Adamsberg looked at his deputy through half-closed eyes and smiled a little for the first time since he had been speaking.

‘You’d be wasting your time of course,’ he said. ‘I went and pulled it out later and threw it into a dustbin in Nîmes. Because water is not to be relied on, nor is its god.’

‘So he was acquitted then, your brother?’

‘Yes. But the rumours went on, getting worse and worse. Nobody would speak to him in the village, they avoided him, out of fear. And he was haunted by this black hole in his memory, and didn’t know whether he really had done it or not. Do you see, Danglard? He honestly didn’t know whether he had murdered the girl he loved. So he dared not go near anyone.

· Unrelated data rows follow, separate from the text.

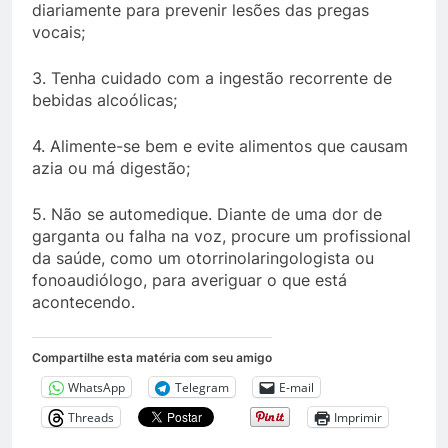
diariamente para prevenir lesões das pregas
vocais;
3. Tenha cuidado com a ingestão recorrente de
bebidas alcoólicas;
4. ⁠Alimente-se bem e evite alimentos que causam
azia ou má digestão;
5. ⁠Não se automedique. Diante de uma dor de
garganta ou falha na voz, procure um profissional
da saúde, como um otorrinolaringologista ou
fonoaudiólogo, para averiguar o que está
acontecendo.
Compartilhe esta matéria com seu amigo
WhatsApp
Telegram
E-mail
Threads
Imprimir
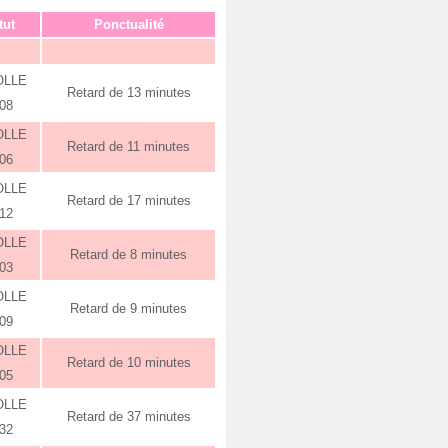
tut
Ponctualité
OLLE
Retard de 13 minutes
:08
OLLE
Retard de 11 minutes
:06
OLLE
Retard de 17 minutes
:12
OLLE
Retard de 8 minutes
:03
OLLE
Retard de 9 minutes
:09
OLLE
Retard de 10 minutes
:05
OLLE
Retard de 37 minutes
:32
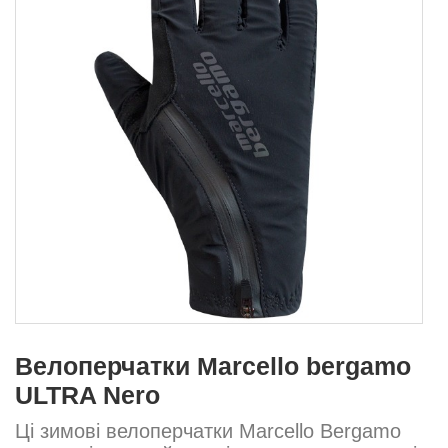
Велоперчатки Marcello bergamo
ULTRA Nero
Ці зимові велоперчатки Marcello Bergamo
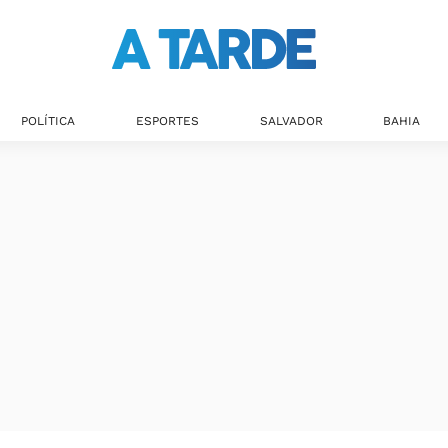
POLÍTICA
ESPORTES
SALVADOR
BAHIA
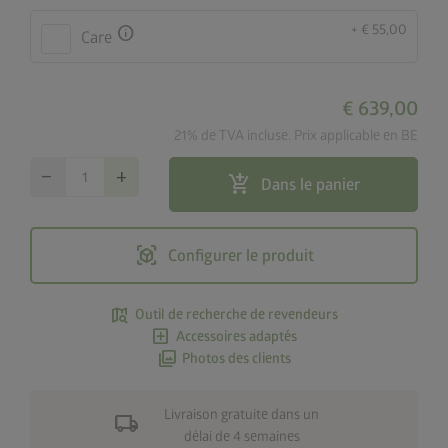
+ € 55,00
info
Care
€ 639,00
21% de TVA incluse. Prix applicable en BE
remove
add
add_shopping_cart
Dans le panier
view_in_ar
Configurer le produit
map_search
Outil de recherche de revendeurs
add_box
Accessoires adaptés
photo_library
Photos des clients
Livraison gratuite dans un
local_shipping
délai de 4 semaines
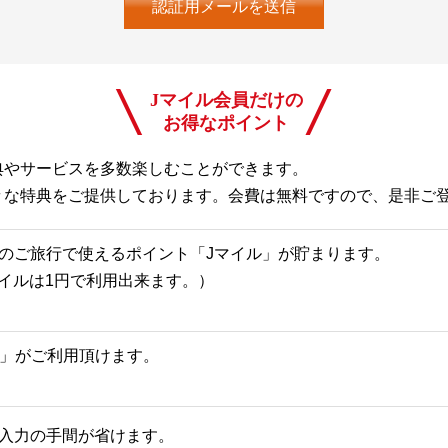
Jマイル会員だけの
お得なポイント
典やサービスを多数楽しむことができます。
々な特典をご提供しております。会費は無料ですので、是非ご
のご旅行で使えるポイント「Jマイル」が貯まります。
Jマイルは1円で利用出来ます。）
一覧」がご利用頂けます。
入力の手間が省けます。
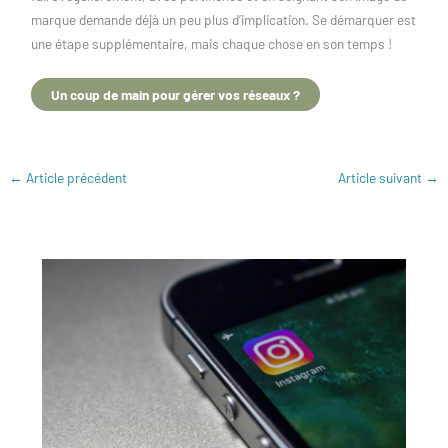
marque demande déjà un peu plus d’implication. Se démarquer est
une étape supplémentaire, mais chaque chose en son temps !
Un coup de main pour gérer vos réseaux ?
←
Article précédent
Article suivant
→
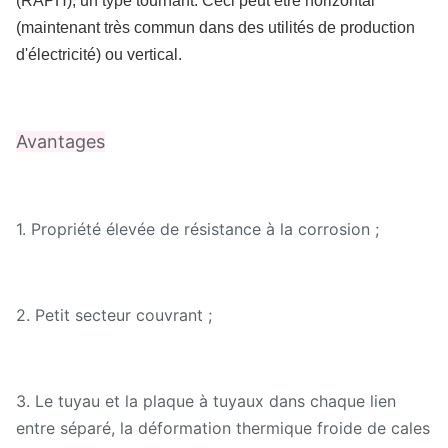
(RAPH), un type tournant. Ceci peut être horizontal
(maintenant très commun dans des utilités de production
d'électricité) ou vertical.
Avantages
1.
Propriété élevée de résistance à la corrosion ;
2.
Petit secteur couvrant ;
3.
Le tuyau et la plaque à tuyaux dans chaque lien
entre séparé, la déformation thermique froide de cales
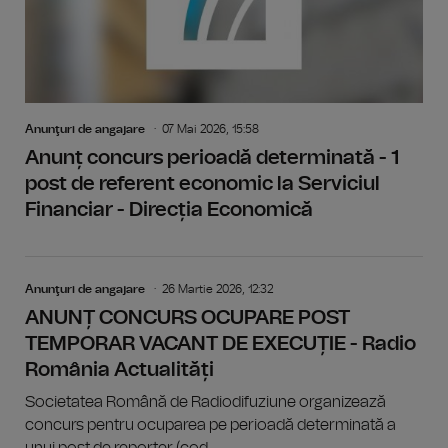
Anunţuri de angajare
07 Mai 2026, 15:58
Anunț concurs perioadă determinată - 1
post de referent economic la Serviciul
Financiar - Direcția Economică
Anunţuri de angajare
26 Martie 2026, 12:32
ANUNȚ CONCURS OCUPARE POST
TEMPORAR VACANT DE EXECUȚIE - Radio
România Actualități
Societatea Română de Radiodifuziune organizează
concurs pentru ocuparea pe perioadă determinată a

I ruined half a dozen cushions, trying to prove to him that if you stab someone three times, you simply can’t do it in a straight line. I must have given hundreds of demonstrations. But it was no good, he was completely destroyed, he kept his distance from everyone. I was away in Tarbes, I couldn’t hold his hand every day. And that’s how I lost my brother, Danglard.’

Danglard passed him the glass and Adamsberg swallowed two mouthfuls.

‘After that, I had just one idea in my head, to bring the judge to justice. He left our region, because he too was affected by rumours surrounding the case. I wanted to track him down, and get him prosecuted, so as to clear my brother’s name. Because I knew, and I was the only one who knew, that Fulgence was guilty. Guilty of the murder and guilty of destroying Raphaël too. I followed him relentlessly for fourteen years, all over the country, chasing him through press reports and archives.’

Adamsberg put his hand on the files.

‘Eight murders, eight people stabbed, with three wounds in a row. Between the years 1949 and 1983. Lise was killed in 1973. All eight murders had been solved, eight culprits easily caught, virtually weapon in hand. Seven poor sods in jail, as well as my brother, gone to perdition. Fulgence always escaped. The devil always escapes. Read the files, take them back home with you, Danglard. I’m going to the office to see Retancourt. I’ll call round at your place late tonight, OK?’